=== Your goal ===
Begin your copy at the line with "Тормозной барабан Re" in the records below and end it at the line with "se pudo agregar", restating each line word for word; omit the pictures.

[Transcribed page contents]
++++
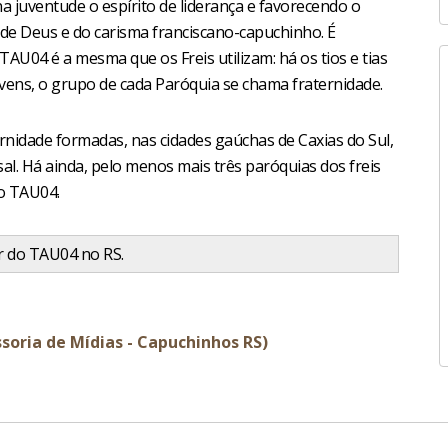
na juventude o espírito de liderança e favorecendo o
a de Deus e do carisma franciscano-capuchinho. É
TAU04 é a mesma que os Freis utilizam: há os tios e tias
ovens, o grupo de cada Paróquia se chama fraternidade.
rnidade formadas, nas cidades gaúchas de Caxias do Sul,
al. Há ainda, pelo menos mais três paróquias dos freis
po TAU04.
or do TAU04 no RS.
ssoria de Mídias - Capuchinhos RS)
++++
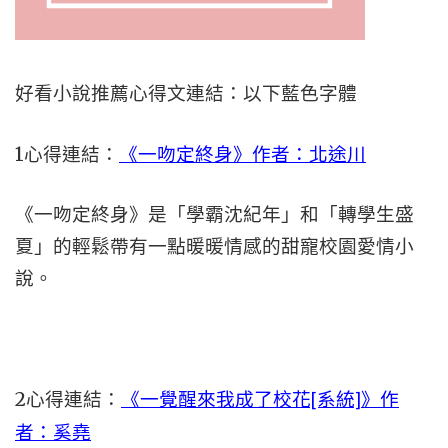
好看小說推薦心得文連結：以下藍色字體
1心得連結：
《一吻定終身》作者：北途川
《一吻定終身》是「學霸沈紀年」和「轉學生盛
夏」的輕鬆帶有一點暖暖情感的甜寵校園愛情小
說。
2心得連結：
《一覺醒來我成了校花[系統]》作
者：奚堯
++++
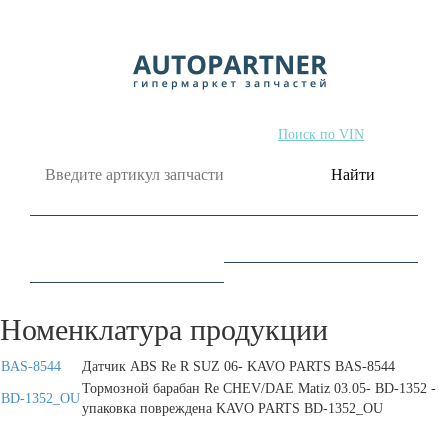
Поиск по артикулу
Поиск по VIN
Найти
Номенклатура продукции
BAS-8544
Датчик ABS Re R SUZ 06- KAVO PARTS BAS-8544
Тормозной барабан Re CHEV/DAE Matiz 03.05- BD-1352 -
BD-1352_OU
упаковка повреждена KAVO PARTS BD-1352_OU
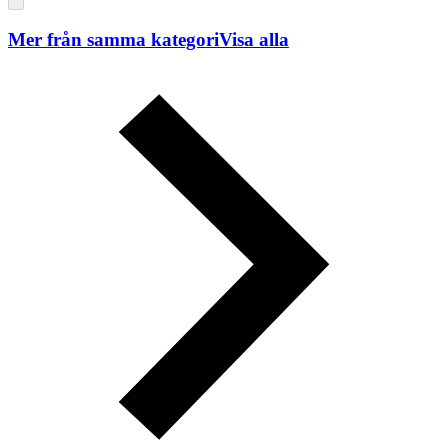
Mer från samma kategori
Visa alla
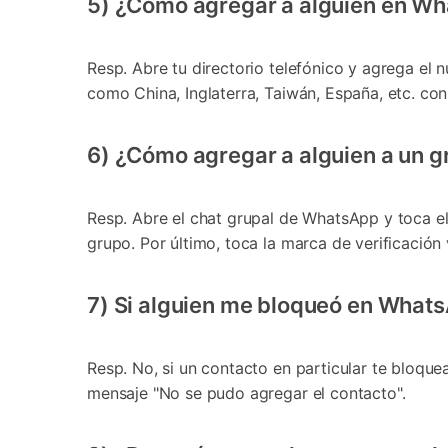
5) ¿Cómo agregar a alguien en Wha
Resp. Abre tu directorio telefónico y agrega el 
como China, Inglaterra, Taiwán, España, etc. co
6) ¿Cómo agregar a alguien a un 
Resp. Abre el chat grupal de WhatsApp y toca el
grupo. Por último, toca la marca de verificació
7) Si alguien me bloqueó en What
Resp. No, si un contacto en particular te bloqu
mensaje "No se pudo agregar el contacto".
++++
=== Exercise solution ===
Тормозной барабан Re CHEV/DAE Matiz 03.05- BD-1352 -
BD-1352_OU
упаковка повреждена KAVO PARTS BD-1352_OU
Mer från samma kategori
Visa alla
5) ¿Cómo agregar a alguien en Wha
Resp. Abre tu directorio telefónico y agrega el 
como China, Inglaterra, Taiwán, España, etc. co
6) ¿Cómo agregar a alguien a un 
Resp. Abre el chat grupal de WhatsApp y toca el
grupo. Por último, toca la marca de verificació
7) Si alguien me bloqueó en What
Resp. No, si un contacto en particular te bloqu
mensaje "No se pudo agregar el contacto".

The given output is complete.